I keep forgetting to mention this, but be sure to check out Melissa’s (from For the Love of Health) giveaway. It is seriously a smorgasbord of delightful items! The deadline is Thursday, but if you forget to enter the contest, that’s okay with me, I totally want to win it!
I made a serious monster of a Green Monster this morning, it was really only so big because I added a ton of ice, but I wanted more girth to my monster this morning (TWSS!). It tided me over nicely, but there was watermelon and cake at the office this morning, so I made myself a little plate.

I had been craving watermelon like I was pregnant yesterday because I was so dehydrated, so I HAD to have some. Plus, the cake helped brighten up my monday morning!
Lunch was out of a box – hey, it happens. I tried the Amy’s Kitchen Asian Stir Fry.

Picture from www.amyskitchen.com.
I forgot to take a picture, oops! I love Amy’s, but I was not impressed with this meal. It was too soupy and mushy, but oh well. I had a few more hunks of watermelon with it. I just can’t get enough!
So, after reading this post by the incredible Caitlin I decided I needed to add some more structure to my workouts if I ever really want to be a good runner. I decided to start with Hal Higdon’s 5K Training Program for the novice. It’s an 8 week program and even though I don’t have a 5K in 8 weeks (I might do a midnight 5K on July 26th, but that’s undecided) I figure it will get me in better shape and then I can begin the 10K training program, which will end right around the time of my first 10K in October.
Here’s what’s on the training docket for this week:
Mon: Rest of run/walk (I’m doing yoga and maybe elliptical)
Tues: 1.5 mi. run
Wed. Rest or run/walk (same plan as today)
Thurs: 1.5 mi. run
Fri: Rest or run/walk (I like a program that tells me to rest!)
Saturday: 1.5 mi run
Sun: 30 – 60 min. walk
I used to be embarassed to admit that I don’t run 5 miles every day for some reason. But I’ve discovered that being a runner has less to do with how far you travel and more to do with why you do it and how it makes you feel.
Even though I’m not a great runner, I definitely do way more cardio than is outlined in the program in a given week, so I’m sure I’ll be adding elliptical sessions on the rest days and probably doing more walking or elliptical on the 1.5 mi. run days. And, of course, I still have to do some strength training. But I am really excited to have the structure so that I know I’m doing it right. After I ran my first 5K my ankles hurt for like a month, so obviously I pushed myself too hard.
I had my usual processed snackage throughout the afternoon – Breakstone Cottage Double and a Fiber Plus Antioxidants granola bar. These are the “unhealthy” snack foods that I’ve been holding onto out of convenience. In reality, these snacks are infinitely better for me than snacks I would have had in the past and I am realistic enough to know that a processed-food-free diet is nowhere in my near future. But in the interest of always moving onward and upward, I’m going to try to start changing these into less processed snacks in the future.
I made the first step this weekend when I bought a container of Organic cottage cheese that I can pair with fresh fruit instead of the syrupy stuff I’m currently consuming. As far as the granola bars go, I’m a little torn. I need something to get me through my workout right after work, but I don’t want to eat a Larabar, which contains twice as many calories even if it is way more nutritious. It’s not a calorie-counting thing – just commom sense since all I’m usually doing is yoga. And fruit doesn’t really have enough umph to keep me energized. Geez, I am very ranty today. What’s that all about?
I went to Vinyasa class after work and got in the sweaty yoga I’ve been yearning for! Oh, it was soooo good. I did 20 minutes on the elliptical after just for good measure.
By the time I got home I was hizzungry. I made the usual Boca Burger with a corn, edamame and black bean fricassee.

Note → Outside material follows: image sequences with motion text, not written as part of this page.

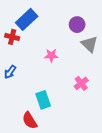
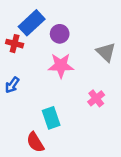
purple circle: (77, 25) -> (60, 34), moved
pink star: (51, 55) -> (61, 65), size x1.5

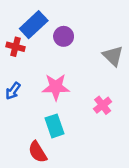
pink star: (61, 65) -> (56, 87), moved

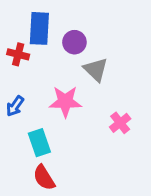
blue rectangle: (34, 25) -> (39, 28), turned -44
gray triangle: (113, 56) -> (96, 70), moved
cyan rectangle: (54, 126) -> (39, 143), moved

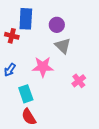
purple circle: (74, 42) -> (57, 25), moved

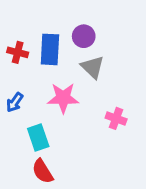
blue rectangle: (26, 19) -> (50, 49), moved
pink cross: (79, 81) -> (116, 118), turned -32

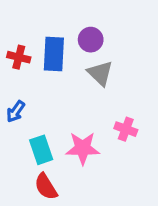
pink star: (63, 98) -> (83, 148), moved

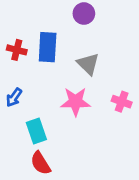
purple circle: (91, 40) -> (84, 14), moved
pink cross: (126, 129) -> (122, 102), moved
pink star: (83, 148) -> (75, 102), moved

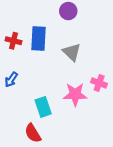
pink star: (75, 102) -> (75, 94), moved
cyan rectangle: (36, 131) -> (43, 107), moved

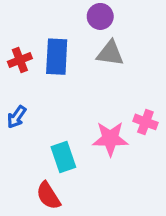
red cross: (13, 41) -> (20, 60), turned -35
gray triangle: (72, 52) -> (110, 53), moved, turned -36

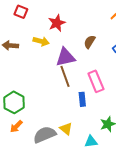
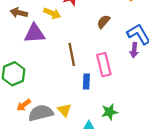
purple triangle: (65, 57) -> (35, 33), moved
orange arrow: (16, 126) -> (24, 105), moved

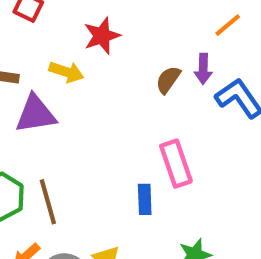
purple arrow: (134, 50) -> (203, 69), moved
brown line: (72, 54) -> (48, 202), moved

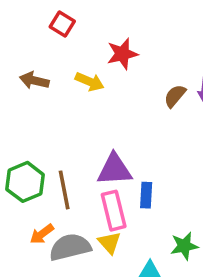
purple triangle: (36, 114) -> (114, 170), moved
pink rectangle: (176, 164) -> (114, 211), moved

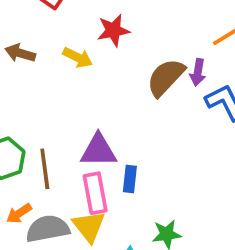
brown semicircle: (175, 96) -> (166, 77), size x1.6
yellow triangle: (109, 243) -> (89, 226), size x1.4

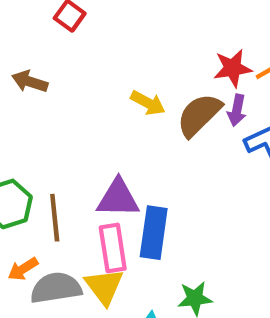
red star: (113, 30) -> (233, 68), moved
yellow arrow: (78, 57) -> (148, 103), moved
blue rectangle: (130, 179) -> (154, 233), size x1.6

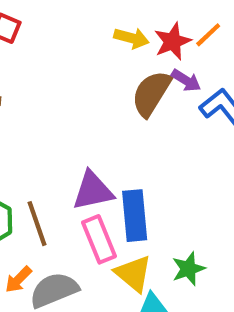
yellow arrow: (148, 103) -> (131, 38), moved
purple arrow: (237, 110) -> (186, 80), turned -56
yellow triangle: (104, 286) -> (133, 274), moved

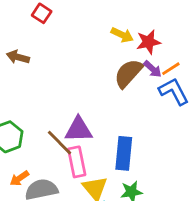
orange line: (208, 35) -> (171, 69), moved
blue rectangle: (135, 216) -> (124, 153), moved
brown line: (37, 224) -> (60, 143), moved, turned -36

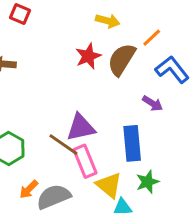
red star: (148, 42) -> (88, 56), moved
purple arrow: (153, 69) -> (153, 103), moved
orange line: (171, 69) -> (152, 38), moved

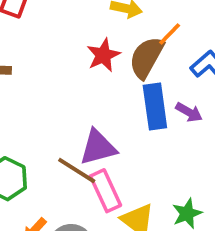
orange line: (152, 38) -> (170, 34), moved
blue rectangle: (132, 143) -> (155, 106), moved

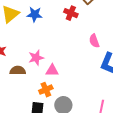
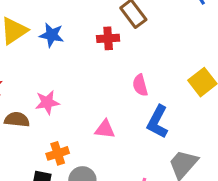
red cross: (71, 13) -> (108, 38), turned -32
pink triangle: (52, 70) -> (105, 129), moved

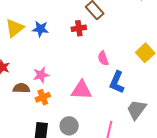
pink triangle: (105, 129) -> (82, 90), size x1.5
orange cross: (58, 153) -> (43, 97), moved

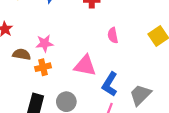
blue L-shape: (117, 82) -> (110, 84), moved

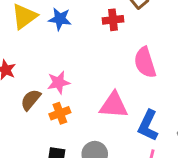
pink semicircle: (113, 35) -> (145, 62), size x1.5
brown semicircle: (22, 54) -> (31, 100), turned -54

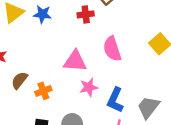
pink star: (58, 82) -> (89, 87), moved
pink triangle: (114, 105) -> (75, 61), moved

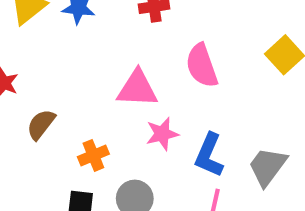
orange cross: (43, 91) -> (93, 155), moved

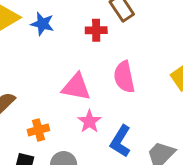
pink star: (162, 134) -> (89, 121), turned -30

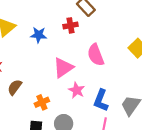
blue star: (42, 24) -> (39, 35), moved
pink triangle: (76, 87) -> (63, 68), turned -35

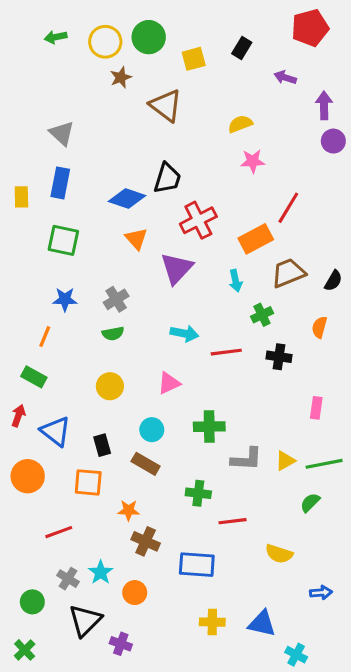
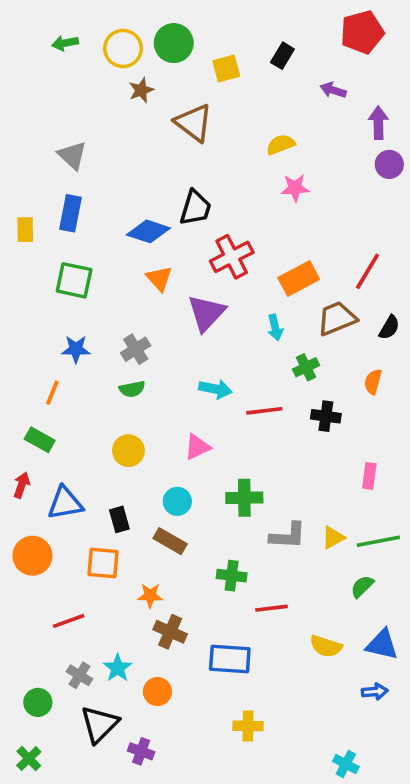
red line: (288, 208) -> (368, 271), moved
blue triangle: (56, 431) -> (65, 503), turned -48
blue triangle: (262, 624) -> (382, 644), moved

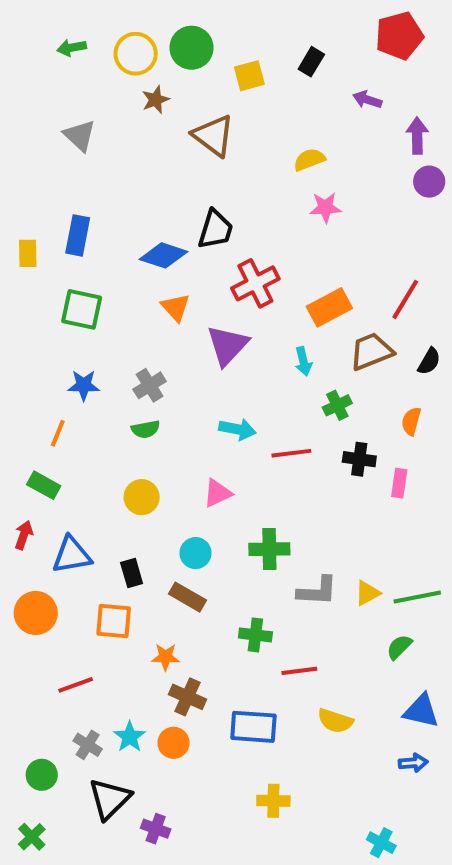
gray triangle: (72, 155) -> (80, 136), moved
pink rectangle: (369, 476) -> (399, 483), moved
yellow semicircle: (326, 646) -> (335, 721), moved
orange circle: (157, 692) -> (174, 743), moved

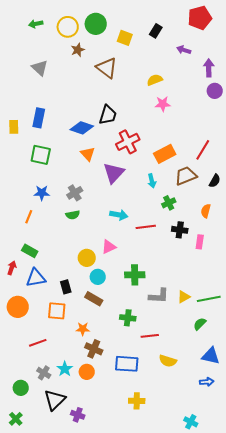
yellow square: (249, 76) -> (125, 38), turned 35
green rectangle: (44, 485) -> (30, 251), moved
yellow circle: (142, 497) -> (87, 258), moved

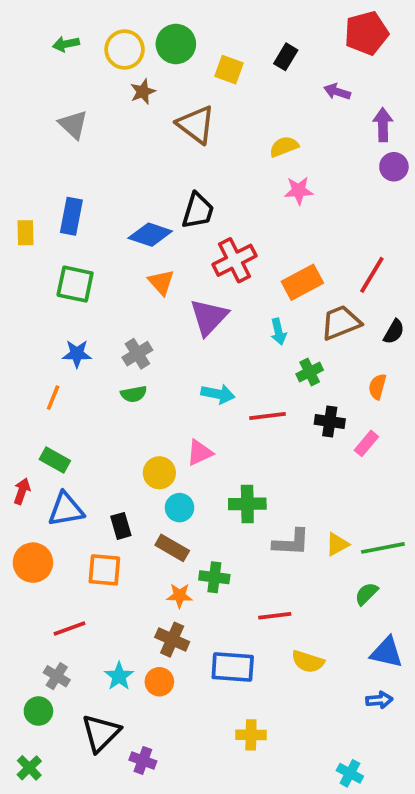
pink rectangle: (200, 242) -> (366, 443), turned 32
green cross: (128, 318) -> (214, 577), moved
orange star: (83, 329) -> (180, 596), moved
gray cross: (44, 373) -> (57, 676), moved

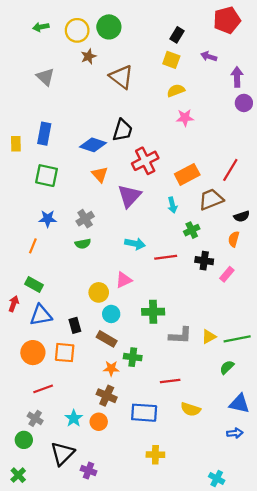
yellow square: (229, 70) -> (171, 60), moved
black semicircle: (394, 332) -> (242, 216), moved, turned 42
orange circle: (33, 563) -> (33, 353), moved

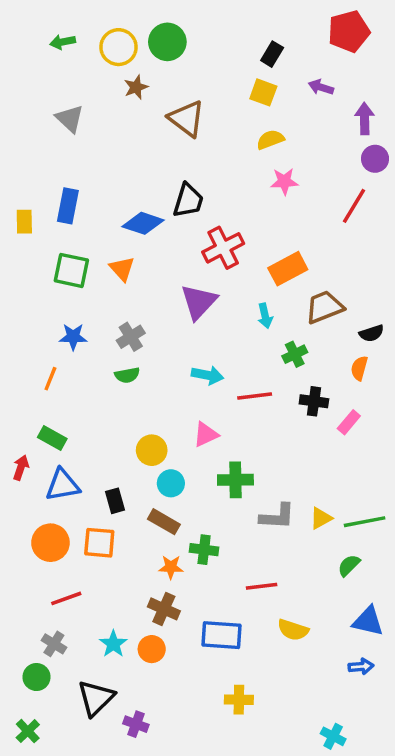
red line: (230, 170) -> (354, 206), moved
orange triangle: (100, 174) -> (122, 269), moved
pink triangle: (124, 280) -> (206, 434), moved

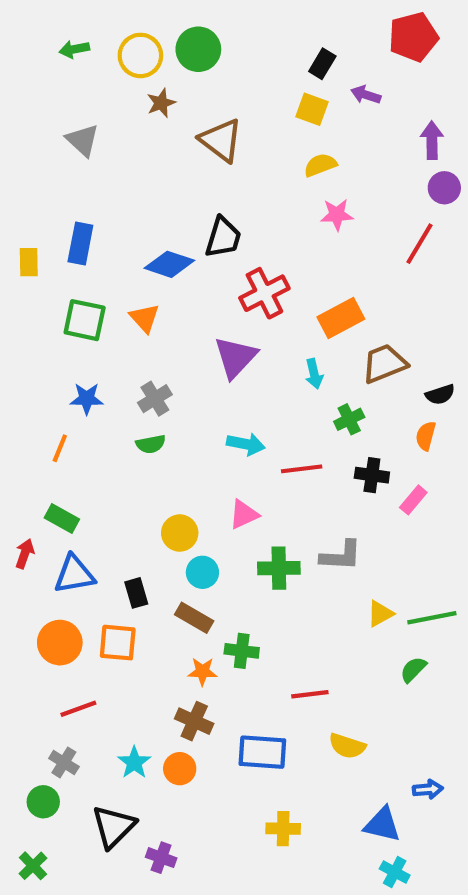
purple arrow: (321, 87) -> (366, 95), moved
gray L-shape: (277, 516) -> (341, 556), moved
blue triangle: (368, 621) -> (382, 824), moved

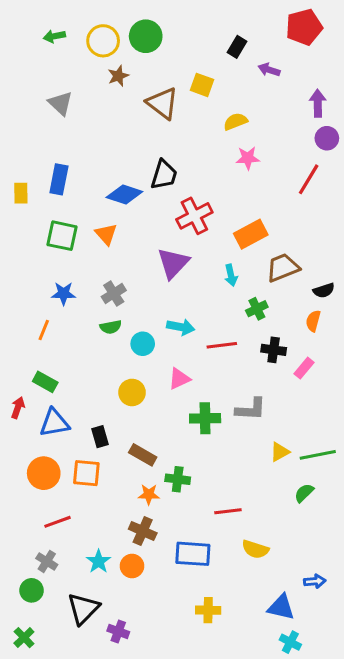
yellow square: (312, 109) -> (202, 85), moved
cyan circle: (202, 572) -> (143, 344), moved

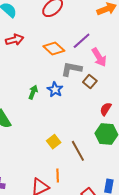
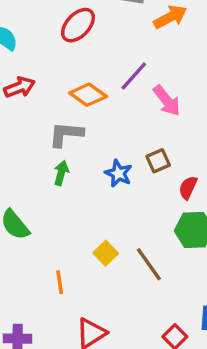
gray L-shape: (71, 69) -> (66, 134), moved
brown square: (90, 81) -> (158, 161), moved, turned 32
blue star: (55, 90) -> (118, 173), moved
orange line: (58, 175) -> (60, 282), moved

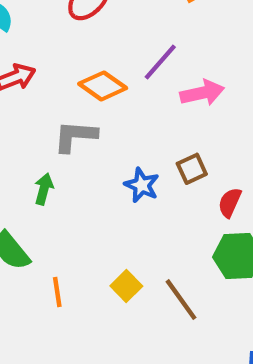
pink arrow: (167, 101) -> (202, 93), turned -64
green arrow: (61, 173) -> (44, 189), moved
orange line: (60, 282) -> (57, 292), moved

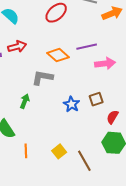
purple line: (160, 62) -> (87, 47), turned 30

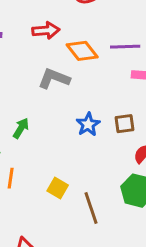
red arrow: (17, 47) -> (46, 30), moved
green arrow: (25, 101) -> (21, 128), moved
yellow square: (59, 151) -> (58, 188), turned -32

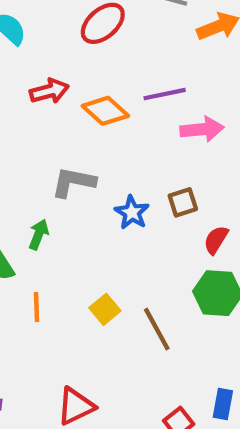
gray L-shape: (54, 79) -> (73, 182), moved
yellow square: (58, 188) -> (105, 309), turned 30

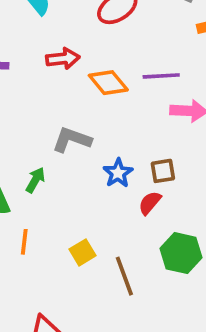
red semicircle: (216, 240) -> (150, 203), moved

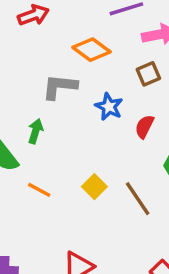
orange diamond: (108, 83) -> (92, 50), moved
brown square: (163, 171) -> (148, 74), moved
orange line: (24, 242) -> (39, 190), turned -55

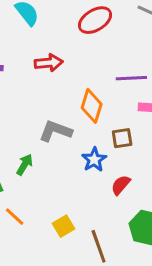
orange diamond: (92, 50) -> (92, 106), turned 56
brown square: (148, 74) -> (122, 138), moved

I’m going to cut this off now in an effort to save your eyeballs from overload. I’ll be back tomorrow with a lot less words – maybe…
The fricassee looks amazing!
Haha, I have no idea what a fricassee is, but it sounds good don’t ya think?
mmm boca burger!
Yum, corn, edamame and black beans sounds amazing.
I agree with you on running…the reasons you run, and the way running makes you feel makes you a runner…not the distance you can run. The person that loves to run 2 miles and thrives off it is just as much of a runner as the one that runs 12 miles a day. It’s a state of mind, and one that any runner totally understands.
All looks great, love! You will be a fabulously lengthy runner in no time!
that watermelon looks AMAZING! i haven’t had any yet this season, and now i want some now!
your training schedule sounds perfect, and I love the cake + watermelon combo
I love a plan that tells me to WALK! But I’m still addicted to my library DVDs. Some day my poor treadmill will be walked on again, I swear!